As I type this, my two daughters (ages 12 and 18) are making an hour-long drive, determined to buy us all dinner from my favorite Thai food restaurant as a Mother’s Day gift.
It’s 6:00pm. So far today Andrew has made me breakfast (pancakes, complete with fresh peach sauce and homemade whipped cream, and fresh juice), Kenneth has gifted me with a dark chocolate and dried fruit bar (my favorite) and the promise of a copy of The Twelve (sequel to The Passage, one of my most-adored books from last year), and Rebekah has driven Caroline to the flower store where Caroline personally chose every flower for a gorgeous bouquet. Every one of these gifts has been paid for with money my children have earned or been given, and some of these presents (like breakfast) have included money spent for groceries and trip out to buy supplies.
Today, I’m truly overcome with gratitude and love for all four of my children. They don’t have another parent who helps them with these kinds of preparations for my birthday and Mother’s Day, and while I always tell them (and mean it!) that presents don’t matter to me and it’s not necessary for them to go to the trouble, they always go out of their way for me.

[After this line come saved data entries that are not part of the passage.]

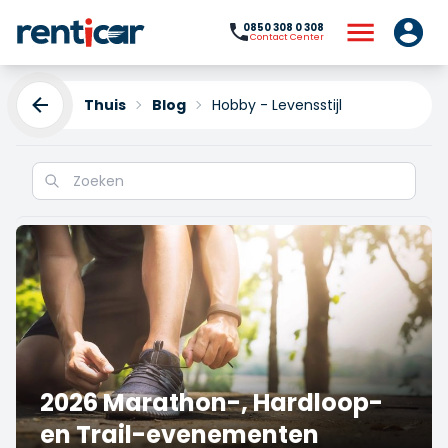
0850 308 0 308
Contact Center
Thuis
Blog
Hobby - Levensstijl
Hobby en levensstijl
2026 Marathon-, Hardloop-
en Trail-evenementen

Because they’re on their own, it means a lot of coordination on their part, a lot of work and effort, and sometimes, a lot of money (which I wish they wouldn’t spend on me, ahem).
It saddens me that there is such a burden on them during these occasions. There is part of me — the part that tries to look on the bright side — that thinks they are better people because of it. Less self-centered than many young people. More giving, empathetic, thoughtful.
But I still wish they didn’t have to shoulder so much.
They hold down the fort when I travel, help around the house and yard far beyond what most kids have to do, and sometimes just stand there next to me while I scream expletives (as when a pipe burst in our basement and water gushed in a torrent from the ceiling). They know more about our financial situation than most kids do (sometimes I’m thinking aloud, trying to work through stuff, and they are the only other ones in the house to hear it). They see me emerge red-eyed from the laundry room (my favorite spot to lose it, because hardly anybody goes in there) and avoid questioning me about it because they know I’d be embarrassed. My older kids chauffeur the younger ones around when I can’t. The younger ones will have to help me manage everything — just the three of us — when the two older ones are gone. They are all endlessly loving, supportive, caring. They are not only the reason for everything I do — they’re the reason I CAN.
It is widely acknowledged that being a single parent is a challenge. But what isn’t always acknowledged is that being the child of a single parent is a challenge, too. So on Mother’s Day, I want to say thank you to all of the kids and teens who help shoulder the burden of your single parents, to all of you who pick up groceries and drive siblings around and coordinate and purchase gifts and in general RISE ABOVE the situation, giving far more of yourself than many kids your age are ever asked — and some would argue — ever should be asked to give.
I love every one of you with my whole heart. YOU are unsung heroes in this equation, and the world is beyond fortunate to have you.